» Brief: Return, word for word, only the lines of the data below that lie between the line with "17 (684, 1684)" and the line with "[presentation] (160, 2254)", those two lines included.

» Source data:
• • • •

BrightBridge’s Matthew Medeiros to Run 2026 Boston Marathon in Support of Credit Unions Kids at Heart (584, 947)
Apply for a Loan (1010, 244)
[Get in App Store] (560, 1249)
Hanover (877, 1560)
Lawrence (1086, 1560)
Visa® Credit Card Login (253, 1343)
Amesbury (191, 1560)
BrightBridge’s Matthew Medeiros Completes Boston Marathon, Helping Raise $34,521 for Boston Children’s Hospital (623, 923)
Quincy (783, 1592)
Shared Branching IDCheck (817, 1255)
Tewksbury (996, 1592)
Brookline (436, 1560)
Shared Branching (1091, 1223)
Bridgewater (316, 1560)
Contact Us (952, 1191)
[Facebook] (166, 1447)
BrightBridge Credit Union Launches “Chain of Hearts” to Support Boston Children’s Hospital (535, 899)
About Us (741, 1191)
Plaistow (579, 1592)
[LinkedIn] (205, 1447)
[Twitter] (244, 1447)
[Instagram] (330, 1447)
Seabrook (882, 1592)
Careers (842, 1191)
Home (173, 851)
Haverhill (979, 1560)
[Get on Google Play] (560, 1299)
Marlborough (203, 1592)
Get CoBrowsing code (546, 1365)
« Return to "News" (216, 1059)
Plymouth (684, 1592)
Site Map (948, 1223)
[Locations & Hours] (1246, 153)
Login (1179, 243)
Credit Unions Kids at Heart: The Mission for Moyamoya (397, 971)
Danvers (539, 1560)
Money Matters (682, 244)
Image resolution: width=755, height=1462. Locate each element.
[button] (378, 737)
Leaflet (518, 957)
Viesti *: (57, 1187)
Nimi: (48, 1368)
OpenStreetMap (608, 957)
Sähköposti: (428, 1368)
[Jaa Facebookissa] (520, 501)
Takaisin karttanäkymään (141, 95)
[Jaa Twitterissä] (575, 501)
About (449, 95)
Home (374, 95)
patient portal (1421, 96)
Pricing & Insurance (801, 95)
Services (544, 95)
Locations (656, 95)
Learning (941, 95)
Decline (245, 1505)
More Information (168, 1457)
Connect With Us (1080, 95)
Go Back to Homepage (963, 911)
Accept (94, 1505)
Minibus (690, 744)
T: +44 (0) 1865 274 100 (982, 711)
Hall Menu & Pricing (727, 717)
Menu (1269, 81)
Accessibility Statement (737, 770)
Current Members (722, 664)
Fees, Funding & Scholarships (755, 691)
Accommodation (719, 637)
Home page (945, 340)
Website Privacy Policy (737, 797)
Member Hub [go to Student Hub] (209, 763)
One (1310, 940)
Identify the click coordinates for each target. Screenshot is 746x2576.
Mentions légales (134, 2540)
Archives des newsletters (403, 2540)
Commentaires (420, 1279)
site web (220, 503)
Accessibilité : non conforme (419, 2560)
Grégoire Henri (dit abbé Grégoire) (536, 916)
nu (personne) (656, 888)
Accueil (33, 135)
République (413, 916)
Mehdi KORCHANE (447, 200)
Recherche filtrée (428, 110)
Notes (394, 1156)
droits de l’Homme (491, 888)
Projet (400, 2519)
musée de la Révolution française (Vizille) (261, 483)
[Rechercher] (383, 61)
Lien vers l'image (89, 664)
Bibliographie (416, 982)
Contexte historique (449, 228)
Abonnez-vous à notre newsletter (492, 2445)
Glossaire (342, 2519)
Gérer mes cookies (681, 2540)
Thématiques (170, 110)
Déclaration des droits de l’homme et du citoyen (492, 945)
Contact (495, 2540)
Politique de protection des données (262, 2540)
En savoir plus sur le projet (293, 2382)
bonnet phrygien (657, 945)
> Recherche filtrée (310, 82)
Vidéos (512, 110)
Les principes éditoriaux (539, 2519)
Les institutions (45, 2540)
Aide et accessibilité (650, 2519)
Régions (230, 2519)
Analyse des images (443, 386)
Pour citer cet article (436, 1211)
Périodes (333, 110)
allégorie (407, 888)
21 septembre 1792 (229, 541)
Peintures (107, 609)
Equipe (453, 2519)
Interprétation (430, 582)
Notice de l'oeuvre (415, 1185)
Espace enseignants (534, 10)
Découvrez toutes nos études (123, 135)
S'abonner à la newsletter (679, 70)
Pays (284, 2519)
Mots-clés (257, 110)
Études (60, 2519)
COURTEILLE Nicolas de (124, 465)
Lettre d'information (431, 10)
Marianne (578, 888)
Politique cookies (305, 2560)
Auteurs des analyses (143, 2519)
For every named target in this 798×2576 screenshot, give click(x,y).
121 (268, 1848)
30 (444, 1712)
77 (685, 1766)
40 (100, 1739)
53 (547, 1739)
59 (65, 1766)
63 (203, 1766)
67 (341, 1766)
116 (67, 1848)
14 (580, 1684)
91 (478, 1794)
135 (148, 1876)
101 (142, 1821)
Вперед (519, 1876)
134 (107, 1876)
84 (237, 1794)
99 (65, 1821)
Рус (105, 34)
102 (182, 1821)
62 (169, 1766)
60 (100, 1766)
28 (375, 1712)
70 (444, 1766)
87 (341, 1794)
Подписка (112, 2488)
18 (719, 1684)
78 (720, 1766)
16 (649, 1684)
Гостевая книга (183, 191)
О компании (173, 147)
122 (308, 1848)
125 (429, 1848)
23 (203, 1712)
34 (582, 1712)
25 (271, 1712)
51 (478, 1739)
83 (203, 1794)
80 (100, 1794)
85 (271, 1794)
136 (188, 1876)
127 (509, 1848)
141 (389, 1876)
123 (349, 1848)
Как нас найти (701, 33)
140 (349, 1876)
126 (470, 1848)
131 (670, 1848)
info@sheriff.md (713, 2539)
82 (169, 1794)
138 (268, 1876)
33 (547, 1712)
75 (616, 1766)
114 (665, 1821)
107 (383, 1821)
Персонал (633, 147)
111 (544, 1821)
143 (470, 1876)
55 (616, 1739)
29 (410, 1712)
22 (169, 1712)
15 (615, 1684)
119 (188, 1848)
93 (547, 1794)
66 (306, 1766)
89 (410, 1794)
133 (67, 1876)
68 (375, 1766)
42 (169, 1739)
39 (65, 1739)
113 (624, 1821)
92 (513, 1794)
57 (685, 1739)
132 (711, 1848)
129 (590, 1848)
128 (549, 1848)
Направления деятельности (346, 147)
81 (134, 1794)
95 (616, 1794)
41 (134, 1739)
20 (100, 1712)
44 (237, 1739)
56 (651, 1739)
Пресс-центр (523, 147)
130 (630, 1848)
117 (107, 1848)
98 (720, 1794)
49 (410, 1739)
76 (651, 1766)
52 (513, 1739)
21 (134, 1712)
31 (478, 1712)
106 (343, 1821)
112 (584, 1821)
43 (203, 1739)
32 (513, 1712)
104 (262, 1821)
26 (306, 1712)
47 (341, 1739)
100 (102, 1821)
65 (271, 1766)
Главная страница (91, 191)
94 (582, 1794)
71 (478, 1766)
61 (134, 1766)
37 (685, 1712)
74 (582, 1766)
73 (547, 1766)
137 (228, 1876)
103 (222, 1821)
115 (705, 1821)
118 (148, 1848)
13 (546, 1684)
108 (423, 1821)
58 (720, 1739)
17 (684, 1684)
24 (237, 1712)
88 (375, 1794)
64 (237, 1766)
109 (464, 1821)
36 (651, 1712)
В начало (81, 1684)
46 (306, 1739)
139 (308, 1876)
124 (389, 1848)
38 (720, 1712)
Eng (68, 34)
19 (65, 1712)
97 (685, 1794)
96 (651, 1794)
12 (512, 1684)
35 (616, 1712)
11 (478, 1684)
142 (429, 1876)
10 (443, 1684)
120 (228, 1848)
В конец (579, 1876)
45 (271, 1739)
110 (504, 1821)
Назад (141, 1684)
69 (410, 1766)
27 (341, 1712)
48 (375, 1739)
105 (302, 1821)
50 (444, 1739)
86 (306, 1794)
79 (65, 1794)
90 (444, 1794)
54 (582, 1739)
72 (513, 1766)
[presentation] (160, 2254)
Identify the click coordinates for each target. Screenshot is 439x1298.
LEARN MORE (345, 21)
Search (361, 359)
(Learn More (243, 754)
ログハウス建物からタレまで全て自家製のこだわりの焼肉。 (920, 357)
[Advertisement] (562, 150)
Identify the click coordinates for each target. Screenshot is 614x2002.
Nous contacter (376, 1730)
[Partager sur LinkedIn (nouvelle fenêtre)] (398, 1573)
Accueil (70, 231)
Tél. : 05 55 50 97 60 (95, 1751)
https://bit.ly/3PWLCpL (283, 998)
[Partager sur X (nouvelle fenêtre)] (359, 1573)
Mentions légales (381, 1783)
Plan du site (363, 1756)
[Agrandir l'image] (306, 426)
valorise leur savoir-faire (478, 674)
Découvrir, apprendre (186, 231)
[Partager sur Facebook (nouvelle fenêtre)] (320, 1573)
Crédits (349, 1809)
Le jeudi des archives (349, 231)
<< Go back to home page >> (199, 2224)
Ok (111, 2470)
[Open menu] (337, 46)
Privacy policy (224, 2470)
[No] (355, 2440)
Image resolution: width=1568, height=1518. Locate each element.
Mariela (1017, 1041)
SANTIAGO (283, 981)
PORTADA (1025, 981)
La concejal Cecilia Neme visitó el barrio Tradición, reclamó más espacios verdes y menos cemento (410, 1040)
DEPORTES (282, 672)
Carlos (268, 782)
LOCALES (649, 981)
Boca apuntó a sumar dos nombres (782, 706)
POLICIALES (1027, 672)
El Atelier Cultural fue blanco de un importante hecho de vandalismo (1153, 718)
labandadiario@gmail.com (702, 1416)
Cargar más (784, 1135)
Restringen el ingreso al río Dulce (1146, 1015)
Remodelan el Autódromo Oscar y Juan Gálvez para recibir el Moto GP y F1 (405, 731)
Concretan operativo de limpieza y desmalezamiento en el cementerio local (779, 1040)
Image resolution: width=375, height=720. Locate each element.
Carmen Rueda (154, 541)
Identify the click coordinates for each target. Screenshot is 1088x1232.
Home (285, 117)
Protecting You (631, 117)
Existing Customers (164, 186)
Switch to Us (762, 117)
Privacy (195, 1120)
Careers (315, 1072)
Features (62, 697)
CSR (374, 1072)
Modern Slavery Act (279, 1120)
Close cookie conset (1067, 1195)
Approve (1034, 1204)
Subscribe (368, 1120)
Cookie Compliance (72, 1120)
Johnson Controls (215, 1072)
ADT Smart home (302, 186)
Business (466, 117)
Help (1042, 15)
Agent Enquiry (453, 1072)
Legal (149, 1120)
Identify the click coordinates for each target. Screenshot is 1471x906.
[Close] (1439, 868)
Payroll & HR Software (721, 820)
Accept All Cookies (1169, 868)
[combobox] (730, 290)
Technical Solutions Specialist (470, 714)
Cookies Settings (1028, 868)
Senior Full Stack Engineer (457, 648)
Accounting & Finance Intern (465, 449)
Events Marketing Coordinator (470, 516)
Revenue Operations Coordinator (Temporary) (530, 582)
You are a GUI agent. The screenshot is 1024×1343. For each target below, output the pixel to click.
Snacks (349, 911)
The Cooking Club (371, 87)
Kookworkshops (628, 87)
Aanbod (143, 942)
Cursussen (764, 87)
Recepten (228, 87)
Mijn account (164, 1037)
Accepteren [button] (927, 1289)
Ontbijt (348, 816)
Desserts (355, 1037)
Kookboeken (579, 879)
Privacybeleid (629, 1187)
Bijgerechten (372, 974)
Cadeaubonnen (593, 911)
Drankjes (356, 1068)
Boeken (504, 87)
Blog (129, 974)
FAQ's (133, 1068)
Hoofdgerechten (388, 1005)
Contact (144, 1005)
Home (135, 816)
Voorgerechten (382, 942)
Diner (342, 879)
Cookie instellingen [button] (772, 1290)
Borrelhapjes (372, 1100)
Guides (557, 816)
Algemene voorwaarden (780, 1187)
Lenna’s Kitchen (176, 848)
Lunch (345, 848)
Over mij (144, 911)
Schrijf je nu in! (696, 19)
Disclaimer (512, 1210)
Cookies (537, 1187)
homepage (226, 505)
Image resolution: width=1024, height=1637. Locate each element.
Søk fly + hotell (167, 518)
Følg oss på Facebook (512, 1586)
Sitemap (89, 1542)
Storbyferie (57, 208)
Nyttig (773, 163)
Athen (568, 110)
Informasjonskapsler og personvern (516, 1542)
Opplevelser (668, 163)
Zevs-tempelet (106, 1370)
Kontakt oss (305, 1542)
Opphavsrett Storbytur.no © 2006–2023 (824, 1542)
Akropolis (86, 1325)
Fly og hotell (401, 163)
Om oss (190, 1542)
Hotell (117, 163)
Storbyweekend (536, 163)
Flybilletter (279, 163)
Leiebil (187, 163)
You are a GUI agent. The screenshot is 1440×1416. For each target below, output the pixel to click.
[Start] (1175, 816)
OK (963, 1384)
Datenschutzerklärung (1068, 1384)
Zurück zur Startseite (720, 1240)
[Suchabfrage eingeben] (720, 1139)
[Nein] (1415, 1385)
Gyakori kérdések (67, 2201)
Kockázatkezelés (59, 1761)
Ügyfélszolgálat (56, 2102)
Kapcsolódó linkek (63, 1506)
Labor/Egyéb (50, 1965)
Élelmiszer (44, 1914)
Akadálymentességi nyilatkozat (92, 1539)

• • • •

» Problem solution:
17 (684, 1684)
24 (237, 1712)
88 (375, 1794)
64 (237, 1766)
109 (464, 1821)
36 (651, 1712)
В начало (81, 1684)
46 (306, 1739)
139 (308, 1876)
124 (389, 1848)
38 (720, 1712)
Eng (68, 34)
19 (65, 1712)
97 (685, 1794)
96 (651, 1794)
12 (512, 1684)
35 (616, 1712)
11 (478, 1684)
142 (429, 1876)
10 (443, 1684)
120 (228, 1848)
В конец (579, 1876)
45 (271, 1739)
110 (504, 1821)
Назад (141, 1684)
69 (410, 1766)
27 (341, 1712)
48 (375, 1739)
105 (302, 1821)
50 (444, 1739)
86 (306, 1794)
79 (65, 1794)
90 (444, 1794)
54 (582, 1739)
72 (513, 1766)
[presentation] (160, 2254)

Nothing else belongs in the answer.